重みというなら単位であらわせ
田中角栄が演説でやたらと数字を使ったという逸話があるそうですが、言葉なり文章なりに説得力を持たせるのに欠かせないのは具体性だというわけです。で、わが身を振り返ると・・・
「死刑があるべき理由」を考える人は国際刑事裁判所があるという事実、その歴史の重みを思い起こしておいても良いのではないか
http://d.hatena.ne.jp/yanoz/20080524/p1
と前回書いていたんですが、「歴史の重み」っていういささか陳腐な比喩に流されているあたりにごまかしがあるわけです。どういう重みなのかという部分をきちんと伝えられればもうすこしましな文章になったはず。
と内心くよくよ思っていたこのごろ、こんな文章を読んだので引用してみましょう。
イスラエルが無視してきた国連決議―これを一部ずつ積み上げるとその重量は九キロを上回る―は国連の名によるただ一人の派兵にもつながらなかったのに対し、イラクをクウェートから撤退させるため「必要なあらゆる手段の行使」を認めたわずか数グラムの安保理決議六七八号は、数百万トンの爆弾の雨に翻訳されたのである。
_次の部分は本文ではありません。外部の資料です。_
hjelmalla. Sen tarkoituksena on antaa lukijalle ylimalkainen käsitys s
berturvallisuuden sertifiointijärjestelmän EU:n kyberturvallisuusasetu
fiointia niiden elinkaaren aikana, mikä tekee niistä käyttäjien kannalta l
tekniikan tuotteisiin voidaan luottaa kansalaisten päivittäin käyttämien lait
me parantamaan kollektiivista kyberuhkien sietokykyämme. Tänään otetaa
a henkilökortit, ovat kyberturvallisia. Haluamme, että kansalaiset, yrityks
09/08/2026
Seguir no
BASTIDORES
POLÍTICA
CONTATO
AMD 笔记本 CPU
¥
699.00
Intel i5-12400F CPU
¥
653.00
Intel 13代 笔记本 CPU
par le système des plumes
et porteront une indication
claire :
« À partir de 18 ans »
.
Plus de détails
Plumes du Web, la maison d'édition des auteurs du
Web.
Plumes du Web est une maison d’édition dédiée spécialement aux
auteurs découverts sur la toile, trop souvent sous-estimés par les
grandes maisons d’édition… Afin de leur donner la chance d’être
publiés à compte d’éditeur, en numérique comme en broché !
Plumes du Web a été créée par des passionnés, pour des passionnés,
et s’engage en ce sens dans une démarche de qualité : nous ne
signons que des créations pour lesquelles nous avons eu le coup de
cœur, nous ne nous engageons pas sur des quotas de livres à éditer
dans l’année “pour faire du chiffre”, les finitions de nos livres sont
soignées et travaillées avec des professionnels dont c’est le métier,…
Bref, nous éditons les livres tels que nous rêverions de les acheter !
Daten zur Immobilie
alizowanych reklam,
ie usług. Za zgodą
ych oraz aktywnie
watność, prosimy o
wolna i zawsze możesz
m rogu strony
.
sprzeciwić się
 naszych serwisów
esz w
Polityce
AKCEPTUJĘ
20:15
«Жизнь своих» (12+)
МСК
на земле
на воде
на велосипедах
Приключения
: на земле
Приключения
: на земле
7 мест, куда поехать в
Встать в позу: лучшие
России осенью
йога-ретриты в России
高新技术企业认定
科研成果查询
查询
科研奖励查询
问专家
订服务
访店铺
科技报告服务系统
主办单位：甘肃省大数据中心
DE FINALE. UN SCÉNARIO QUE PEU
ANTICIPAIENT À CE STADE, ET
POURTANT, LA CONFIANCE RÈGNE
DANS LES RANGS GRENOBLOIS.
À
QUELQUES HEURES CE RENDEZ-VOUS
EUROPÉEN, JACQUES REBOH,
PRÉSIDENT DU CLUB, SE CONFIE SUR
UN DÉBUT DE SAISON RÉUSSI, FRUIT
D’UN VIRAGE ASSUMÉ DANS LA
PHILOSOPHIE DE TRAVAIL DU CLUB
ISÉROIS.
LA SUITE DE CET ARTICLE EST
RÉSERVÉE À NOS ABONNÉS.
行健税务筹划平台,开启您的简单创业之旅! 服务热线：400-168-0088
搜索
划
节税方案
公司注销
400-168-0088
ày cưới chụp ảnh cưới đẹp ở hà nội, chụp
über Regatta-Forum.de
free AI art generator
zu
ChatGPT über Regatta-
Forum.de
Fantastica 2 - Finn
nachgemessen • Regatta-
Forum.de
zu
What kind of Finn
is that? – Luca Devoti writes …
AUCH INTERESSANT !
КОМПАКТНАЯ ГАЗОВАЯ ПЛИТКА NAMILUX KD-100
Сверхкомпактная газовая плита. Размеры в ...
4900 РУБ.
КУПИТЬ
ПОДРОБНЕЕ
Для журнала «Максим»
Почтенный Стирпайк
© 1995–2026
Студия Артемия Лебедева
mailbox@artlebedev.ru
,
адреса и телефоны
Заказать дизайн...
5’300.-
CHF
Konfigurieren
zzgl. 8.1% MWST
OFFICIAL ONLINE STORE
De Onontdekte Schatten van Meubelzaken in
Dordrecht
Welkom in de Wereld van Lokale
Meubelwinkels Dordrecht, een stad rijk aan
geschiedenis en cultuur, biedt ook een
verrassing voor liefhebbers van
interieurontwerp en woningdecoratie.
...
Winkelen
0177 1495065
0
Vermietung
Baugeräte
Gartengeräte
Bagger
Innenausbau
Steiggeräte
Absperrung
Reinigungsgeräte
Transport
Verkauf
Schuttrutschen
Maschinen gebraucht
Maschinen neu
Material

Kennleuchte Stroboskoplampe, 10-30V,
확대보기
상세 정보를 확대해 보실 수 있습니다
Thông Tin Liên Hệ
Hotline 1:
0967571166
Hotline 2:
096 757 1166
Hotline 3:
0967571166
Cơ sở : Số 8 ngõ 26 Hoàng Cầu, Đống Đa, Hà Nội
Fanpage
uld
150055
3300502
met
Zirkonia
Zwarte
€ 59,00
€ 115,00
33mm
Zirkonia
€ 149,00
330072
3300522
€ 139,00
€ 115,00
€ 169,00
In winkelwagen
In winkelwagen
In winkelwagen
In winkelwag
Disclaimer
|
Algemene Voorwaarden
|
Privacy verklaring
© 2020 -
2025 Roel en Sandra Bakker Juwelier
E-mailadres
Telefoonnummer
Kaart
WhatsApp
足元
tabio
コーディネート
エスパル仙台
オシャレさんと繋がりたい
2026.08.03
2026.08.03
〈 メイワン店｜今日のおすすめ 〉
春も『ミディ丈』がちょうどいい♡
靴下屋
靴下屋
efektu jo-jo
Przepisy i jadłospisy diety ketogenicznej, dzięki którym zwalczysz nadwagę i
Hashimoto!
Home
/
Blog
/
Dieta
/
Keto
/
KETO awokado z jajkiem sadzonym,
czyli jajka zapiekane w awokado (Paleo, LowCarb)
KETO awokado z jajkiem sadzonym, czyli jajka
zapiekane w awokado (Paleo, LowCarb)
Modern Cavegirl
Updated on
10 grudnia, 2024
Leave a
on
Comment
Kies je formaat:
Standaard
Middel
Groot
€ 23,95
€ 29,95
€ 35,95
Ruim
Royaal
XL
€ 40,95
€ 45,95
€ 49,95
これは鵜飼哲さんの『抵抗への招待』(みすず書房)という本からの引用です(p.319)*1。
鵜飼さんがベケットと政治との関わりについて講演したのを聴いたことがあり、そのことはここに以前書いていました。
http://d.hatena.ne.jp/yanoz/20050717/p1
この人のフランス仕込みの思想というか批評の姿勢というのは伊達ではないな、と思って感銘を受けた。いつかちゃんと読みたいと思っていたんですが、国際法のことを考えていた最近、豊島区の図書館の書架で見かけて借り出した次第*2。鵜飼さんが、どういう風に件の重さを確かめたのか知りませんが。